## SOURCE INFORMATION:
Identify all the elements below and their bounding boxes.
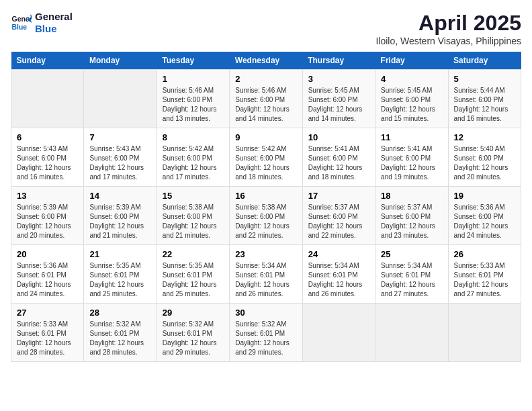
day-info: Sunrise: 5:35 AMSunset: 6:01 PMDaylight:… bbox=[163, 261, 224, 299]
calendar-cell: 4Sunrise: 5:45 AMSunset: 6:00 PMDaylight… bbox=[375, 70, 448, 128]
calendar-cell: 15Sunrise: 5:38 AMSunset: 6:00 PMDayligh… bbox=[157, 187, 229, 245]
day-number: 18 bbox=[381, 191, 442, 201]
day-info: Sunrise: 5:32 AMSunset: 6:01 PMDaylight:… bbox=[163, 320, 224, 357]
day-number: 14 bbox=[89, 191, 150, 201]
day-number: 29 bbox=[163, 308, 224, 318]
calendar-cell: 26Sunrise: 5:33 AMSunset: 6:01 PMDayligh… bbox=[448, 245, 521, 304]
logo-line2: Blue bbox=[35, 23, 73, 35]
day-info: Sunrise: 5:37 AMSunset: 6:00 PMDaylight:… bbox=[308, 203, 369, 240]
day-info: Sunrise: 5:41 AMSunset: 6:00 PMDaylight:… bbox=[381, 144, 442, 182]
day-number: 13 bbox=[17, 191, 78, 201]
calendar-cell bbox=[302, 304, 375, 362]
header-saturday: Saturday bbox=[448, 52, 521, 70]
calendar-cell: 12Sunrise: 5:40 AMSunset: 6:00 PMDayligh… bbox=[448, 128, 521, 187]
calendar-cell: 24Sunrise: 5:34 AMSunset: 6:01 PMDayligh… bbox=[302, 245, 375, 304]
calendar-cell: 30Sunrise: 5:32 AMSunset: 6:01 PMDayligh… bbox=[230, 304, 302, 362]
calendar-cell: 27Sunrise: 5:33 AMSunset: 6:01 PMDayligh… bbox=[11, 304, 84, 362]
day-info: Sunrise: 5:32 AMSunset: 6:01 PMDaylight:… bbox=[235, 320, 296, 357]
day-info: Sunrise: 5:40 AMSunset: 6:00 PMDaylight:… bbox=[454, 144, 515, 182]
week-row-1: 1Sunrise: 5:46 AMSunset: 6:00 PMDaylight… bbox=[11, 70, 521, 128]
calendar-header-row: SundayMondayTuesdayWednesdayThursdayFrid… bbox=[11, 52, 521, 70]
calendar-cell: 10Sunrise: 5:41 AMSunset: 6:00 PMDayligh… bbox=[302, 128, 375, 187]
day-info: Sunrise: 5:44 AMSunset: 6:00 PMDaylight:… bbox=[454, 86, 515, 124]
day-info: Sunrise: 5:42 AMSunset: 6:00 PMDaylight:… bbox=[235, 144, 296, 182]
day-number: 8 bbox=[163, 132, 224, 142]
logo-line1: General bbox=[35, 11, 73, 23]
day-number: 16 bbox=[235, 191, 296, 201]
calendar-cell: 28Sunrise: 5:32 AMSunset: 6:01 PMDayligh… bbox=[84, 304, 157, 362]
day-number: 7 bbox=[89, 132, 150, 142]
header-sunday: Sunday bbox=[11, 52, 84, 70]
day-info: Sunrise: 5:37 AMSunset: 6:00 PMDaylight:… bbox=[381, 203, 442, 240]
week-row-2: 6Sunrise: 5:43 AMSunset: 6:00 PMDaylight… bbox=[11, 128, 521, 187]
day-info: Sunrise: 5:38 AMSunset: 6:00 PMDaylight:… bbox=[235, 203, 296, 240]
day-info: Sunrise: 5:46 AMSunset: 6:00 PMDaylight:… bbox=[235, 86, 296, 124]
svg-text:Blue: Blue bbox=[12, 24, 28, 31]
day-info: Sunrise: 5:43 AMSunset: 6:00 PMDaylight:… bbox=[89, 144, 150, 182]
day-number: 30 bbox=[235, 308, 296, 318]
day-number: 25 bbox=[381, 249, 442, 259]
header-monday: Monday bbox=[84, 52, 157, 70]
day-number: 15 bbox=[163, 191, 224, 201]
calendar-cell bbox=[448, 304, 521, 362]
day-info: Sunrise: 5:34 AMSunset: 6:01 PMDaylight:… bbox=[381, 261, 442, 299]
day-info: Sunrise: 5:32 AMSunset: 6:01 PMDaylight:… bbox=[89, 320, 150, 357]
header: General Blue General Blue April 2025 Ilo… bbox=[11, 11, 521, 46]
week-row-4: 20Sunrise: 5:36 AMSunset: 6:01 PMDayligh… bbox=[11, 245, 521, 304]
day-info: Sunrise: 5:35 AMSunset: 6:01 PMDaylight:… bbox=[89, 261, 150, 299]
calendar-cell: 21Sunrise: 5:35 AMSunset: 6:01 PMDayligh… bbox=[84, 245, 157, 304]
calendar-table: SundayMondayTuesdayWednesdayThursdayFrid… bbox=[11, 52, 521, 362]
calendar-cell: 8Sunrise: 5:42 AMSunset: 6:00 PMDaylight… bbox=[157, 128, 229, 187]
calendar-cell: 19Sunrise: 5:36 AMSunset: 6:00 PMDayligh… bbox=[448, 187, 521, 245]
header-wednesday: Wednesday bbox=[230, 52, 302, 70]
day-info: Sunrise: 5:38 AMSunset: 6:00 PMDaylight:… bbox=[163, 203, 224, 240]
subtitle: Iloilo, Western Visayas, Philippines bbox=[375, 36, 521, 46]
day-info: Sunrise: 5:33 AMSunset: 6:01 PMDaylight:… bbox=[17, 320, 78, 357]
logo: General Blue General Blue bbox=[11, 11, 73, 35]
calendar-cell: 9Sunrise: 5:42 AMSunset: 6:00 PMDaylight… bbox=[230, 128, 302, 187]
calendar-cell bbox=[84, 70, 157, 128]
day-number: 11 bbox=[381, 132, 442, 142]
day-number: 4 bbox=[381, 74, 442, 84]
logo-icon: General Blue bbox=[11, 12, 32, 34]
day-number: 5 bbox=[454, 74, 515, 84]
day-info: Sunrise: 5:39 AMSunset: 6:00 PMDaylight:… bbox=[89, 203, 150, 240]
header-tuesday: Tuesday bbox=[157, 52, 229, 70]
calendar-cell bbox=[11, 70, 84, 128]
calendar-cell: 23Sunrise: 5:34 AMSunset: 6:01 PMDayligh… bbox=[230, 245, 302, 304]
day-number: 9 bbox=[235, 132, 296, 142]
day-info: Sunrise: 5:39 AMSunset: 6:00 PMDaylight:… bbox=[17, 203, 78, 240]
day-info: Sunrise: 5:33 AMSunset: 6:01 PMDaylight:… bbox=[454, 261, 515, 299]
day-number: 10 bbox=[308, 132, 369, 142]
main-title: April 2025 bbox=[375, 11, 521, 36]
day-number: 27 bbox=[17, 308, 78, 318]
week-row-3: 13Sunrise: 5:39 AMSunset: 6:00 PMDayligh… bbox=[11, 187, 521, 245]
calendar-cell: 3Sunrise: 5:45 AMSunset: 6:00 PMDaylight… bbox=[302, 70, 375, 128]
title-area: April 2025 Iloilo, Western Visayas, Phil… bbox=[375, 11, 521, 46]
calendar-cell: 22Sunrise: 5:35 AMSunset: 6:01 PMDayligh… bbox=[157, 245, 229, 304]
day-info: Sunrise: 5:43 AMSunset: 6:00 PMDaylight:… bbox=[17, 144, 78, 182]
calendar-cell: 20Sunrise: 5:36 AMSunset: 6:01 PMDayligh… bbox=[11, 245, 84, 304]
day-number: 24 bbox=[308, 249, 369, 259]
day-number: 20 bbox=[17, 249, 78, 259]
day-info: Sunrise: 5:36 AMSunset: 6:00 PMDaylight:… bbox=[454, 203, 515, 240]
calendar-cell: 13Sunrise: 5:39 AMSunset: 6:00 PMDayligh… bbox=[11, 187, 84, 245]
calendar-cell: 25Sunrise: 5:34 AMSunset: 6:01 PMDayligh… bbox=[375, 245, 448, 304]
day-number: 12 bbox=[454, 132, 515, 142]
day-number: 19 bbox=[454, 191, 515, 201]
calendar-cell bbox=[375, 304, 448, 362]
calendar-cell: 7Sunrise: 5:43 AMSunset: 6:00 PMDaylight… bbox=[84, 128, 157, 187]
day-info: Sunrise: 5:45 AMSunset: 6:00 PMDaylight:… bbox=[308, 86, 369, 124]
calendar-cell: 14Sunrise: 5:39 AMSunset: 6:00 PMDayligh… bbox=[84, 187, 157, 245]
day-info: Sunrise: 5:46 AMSunset: 6:00 PMDaylight:… bbox=[163, 86, 224, 124]
calendar-cell: 11Sunrise: 5:41 AMSunset: 6:00 PMDayligh… bbox=[375, 128, 448, 187]
header-thursday: Thursday bbox=[302, 52, 375, 70]
day-number: 21 bbox=[89, 249, 150, 259]
day-info: Sunrise: 5:45 AMSunset: 6:00 PMDaylight:… bbox=[381, 86, 442, 124]
day-number: 28 bbox=[89, 308, 150, 318]
calendar-cell: 6Sunrise: 5:43 AMSunset: 6:00 PMDaylight… bbox=[11, 128, 84, 187]
day-number: 1 bbox=[163, 74, 224, 84]
calendar-cell: 5Sunrise: 5:44 AMSunset: 6:00 PMDaylight… bbox=[448, 70, 521, 128]
day-info: Sunrise: 5:36 AMSunset: 6:01 PMDaylight:… bbox=[17, 261, 78, 299]
day-number: 3 bbox=[308, 74, 369, 84]
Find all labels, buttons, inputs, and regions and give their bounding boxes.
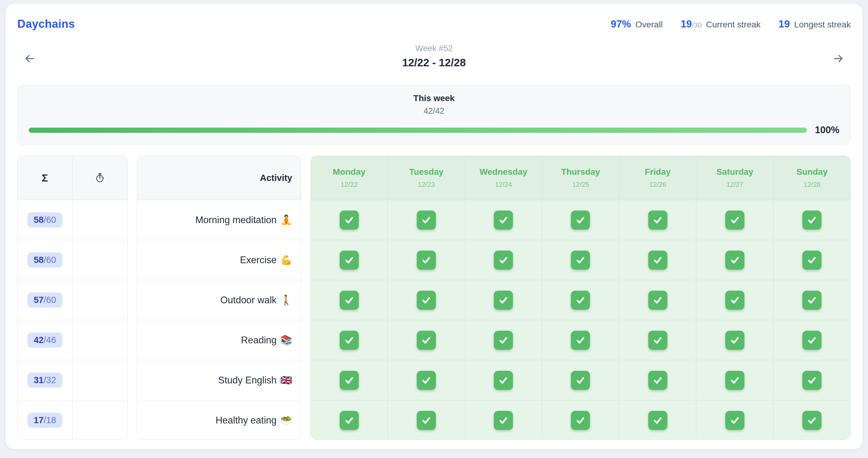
totals-table: Σ 58/6058/6057/6042/4631/3217/18 [17, 156, 128, 440]
day-cell [311, 200, 388, 240]
check-button[interactable] [571, 411, 590, 430]
check-button[interactable] [802, 251, 822, 270]
check-button[interactable] [340, 331, 359, 350]
week-navigation: Week #52 12/22 - 12/28 [17, 44, 851, 77]
day-cell [311, 280, 388, 320]
time-cell [72, 200, 127, 240]
check-icon [575, 335, 586, 346]
check-button[interactable] [340, 211, 359, 230]
check-button[interactable] [494, 291, 513, 310]
current-streak-value: 19 [681, 18, 692, 30]
day-date: 12/22 [341, 181, 358, 189]
check-icon [652, 254, 663, 266]
day-name: Wednesday [479, 167, 527, 177]
check-button[interactable] [802, 371, 822, 390]
day-date: 12/23 [418, 181, 435, 189]
check-button[interactable] [417, 331, 436, 350]
activity-label: Reading [241, 335, 277, 346]
check-button[interactable] [417, 251, 436, 270]
total-badge: 58/60 [27, 252, 62, 268]
check-button[interactable] [417, 371, 436, 390]
check-button[interactable] [725, 411, 744, 430]
day-cell [388, 280, 465, 320]
day-cell [619, 280, 696, 320]
activity-row: Healthy eating🥗 [137, 400, 301, 440]
check-button[interactable] [648, 291, 667, 310]
activity-row: Outdoor walk🚶 [137, 280, 301, 320]
check-icon [421, 415, 432, 426]
check-button[interactable] [648, 331, 667, 350]
check-button[interactable] [571, 291, 590, 310]
totals-table-header: Σ [18, 156, 127, 200]
check-button[interactable] [340, 291, 359, 310]
check-button[interactable] [417, 291, 436, 310]
check-button[interactable] [725, 371, 744, 390]
day-cell [311, 360, 388, 400]
check-icon [729, 415, 740, 426]
check-button[interactable] [648, 251, 667, 270]
check-icon [652, 335, 663, 346]
check-button[interactable] [648, 211, 667, 230]
day-name: Saturday [716, 167, 753, 177]
next-week-button[interactable] [832, 52, 845, 65]
check-button[interactable] [417, 411, 436, 430]
progress-row: 100% [29, 124, 839, 135]
check-button[interactable] [725, 291, 744, 310]
check-icon [498, 254, 509, 266]
check-icon [344, 335, 355, 346]
check-button[interactable] [571, 331, 590, 350]
prev-week-button[interactable] [23, 52, 36, 65]
check-icon [421, 215, 432, 225]
check-button[interactable] [802, 331, 822, 350]
check-button[interactable] [571, 371, 590, 390]
check-button[interactable] [417, 211, 436, 230]
day-name: Thursday [561, 167, 600, 177]
day-cell [619, 240, 696, 280]
check-button[interactable] [802, 411, 822, 430]
day-cell [773, 240, 850, 280]
check-button[interactable] [648, 411, 667, 430]
check-button[interactable] [725, 331, 744, 350]
check-button[interactable] [571, 251, 590, 270]
check-button[interactable] [494, 331, 513, 350]
activity-emoji-icon: 🇬🇧 [280, 374, 292, 386]
total-cell: 31/32 [18, 360, 72, 400]
check-icon [729, 295, 740, 306]
check-button[interactable] [340, 251, 359, 270]
week-progress-card: This week 42/42 100% [17, 85, 851, 145]
activity-column-header: Activity [137, 156, 301, 200]
day-cell [542, 240, 619, 280]
day-header: Sunday12/28 [773, 156, 850, 200]
check-button[interactable] [340, 411, 359, 430]
summary-stats: 97% Overall 19 /30 Current streak 19 Lon… [611, 18, 851, 30]
check-icon [421, 295, 432, 306]
check-button[interactable] [494, 411, 513, 430]
check-button[interactable] [725, 251, 744, 270]
day-cell [542, 280, 619, 320]
activity-emoji-icon: 🥗 [280, 415, 292, 426]
activity-label: Study English [218, 375, 277, 386]
check-button[interactable] [725, 211, 744, 230]
progress-percent: 100% [815, 124, 839, 135]
check-icon [806, 375, 817, 386]
day-header: Saturday12/27 [696, 156, 773, 200]
check-icon [498, 215, 509, 225]
check-icon [729, 215, 740, 225]
timer-column-header [72, 156, 127, 200]
check-button[interactable] [802, 211, 822, 230]
check-button[interactable] [494, 211, 513, 230]
app-title[interactable]: Daychains [17, 18, 75, 31]
check-button[interactable] [802, 291, 822, 310]
day-cell [388, 200, 465, 240]
totals-row: 31/32 [18, 360, 127, 400]
check-button[interactable] [648, 371, 667, 390]
day-cell [696, 280, 773, 320]
check-button[interactable] [494, 251, 513, 270]
check-button[interactable] [340, 371, 359, 390]
totals-table-body: 58/6058/6057/6042/4631/3217/18 [18, 200, 127, 440]
day-cell [311, 400, 388, 440]
check-button[interactable] [494, 371, 513, 390]
check-icon [344, 375, 355, 386]
total-badge: 42/46 [27, 333, 62, 348]
check-button[interactable] [571, 211, 590, 230]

## TASK INSTRUCTIONS:
Apply a filter to the listing above so that only lines with "progress" are kept, and copy those lines.

## REPLY TO THE EXERCISE:
progress-row: 100% [29, 124, 839, 135]
week-progress-card: This week 42/42 100% [17, 85, 851, 145]
progress-percent: 100% [815, 124, 839, 135]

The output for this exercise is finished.